Seeing the population curve and the sampling curve together makes the central limit theorem easier to interpret and shows why larger samples produce tighter estimates.

How to Use This Calculator

  1. Enter the population mean (μ) and standard deviation (σ).
  2. Enter x for point probability / z-score calculation.
  3. Enter x₁ and x₂ for interval probability P(x₁ < X < x₂).
  4. Enter the sample size n to compute the sampling distribution of X̄.
  5. Compare population and sampling distributions in the overlay chart.
  6. Review confidence intervals and sample size effect tables.

Formula

PDF: f(x) = (1/(σ√(2π))) exp(−(x−μ)²/(2σ²)). z = (x − μ)/σ. SE = σ/√n.

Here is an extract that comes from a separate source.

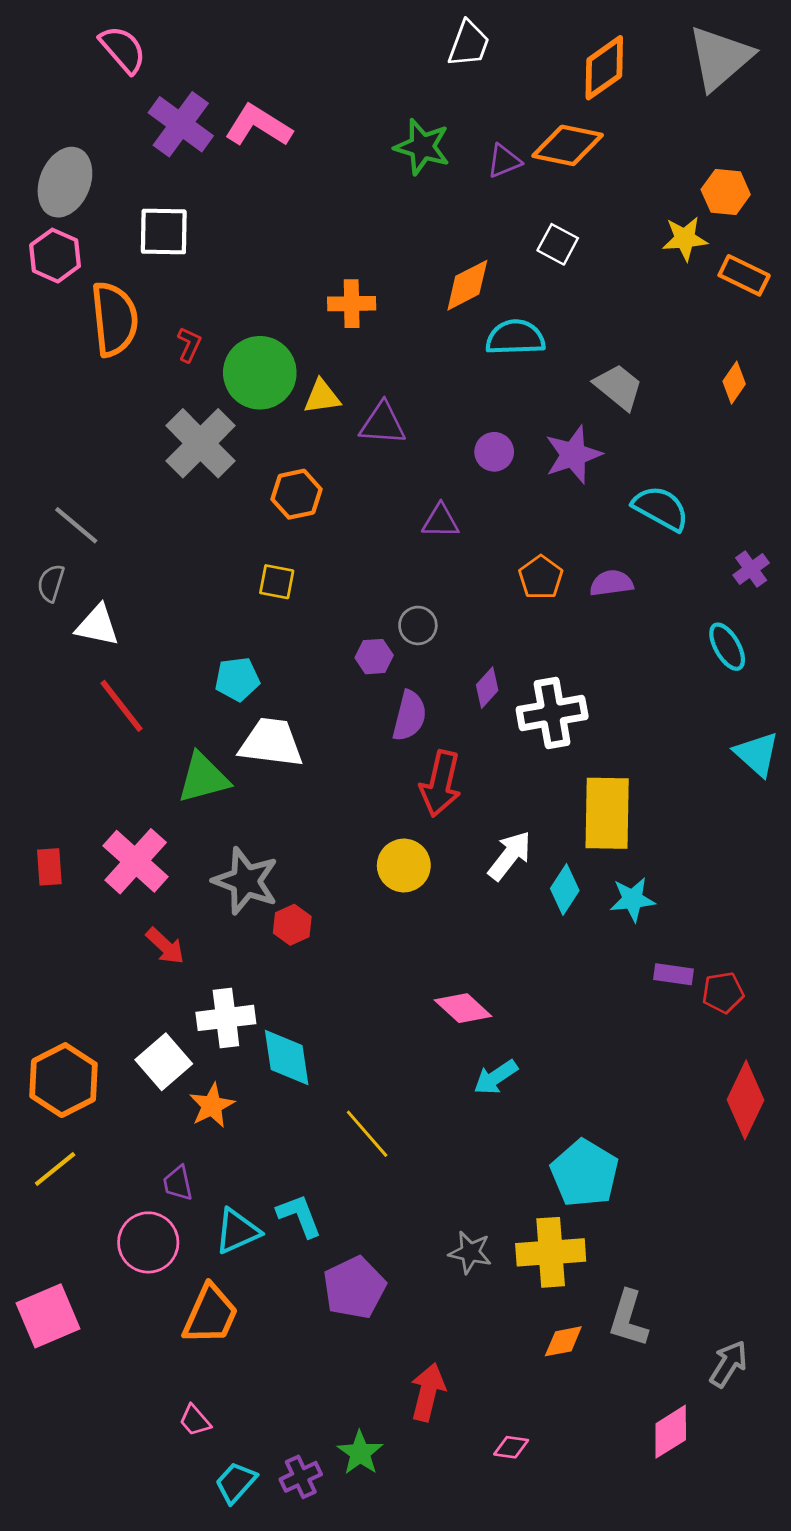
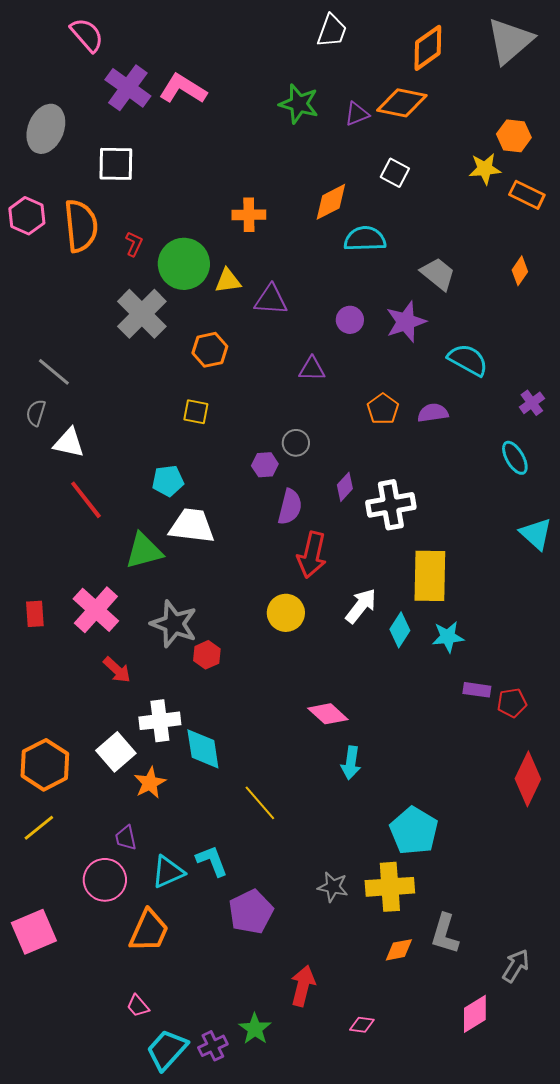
pink hexagon: (55, 256) -> (27, 216), moved
cyan arrow: (496, 1077) -> (351, 763), turned -48
cyan trapezoid: (236, 1482) -> (167, 1050), size x1.4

CI: X̄ ± z*·SE. P(X ≤ x) = Φ(z).

Example Calculation

Result: Individual: P(X ≤ 120) = 90.88%, z = 1.33. Sample mean: P(X̄ ≤ 120) = 100.00%, z = 6.67

With μ = 100, σ = 15: a single observation of 120 has z = 1.33 (91st percentile). But a sample mean of 120 from n = 25 has z = 6.67 (virtually impossible) because SE = 15/√25 = 3.

Tips & Best Practices

The Central Limit Theorem in Action

The CLT states that X̄ ~ N(μ, σ²/n) regardless of the population distribution, provided n is sufficiently large. This calculator demonstrates the effect: as you increase n, the sampling distribution narrows dramatically, showing why large samples give precise estimates.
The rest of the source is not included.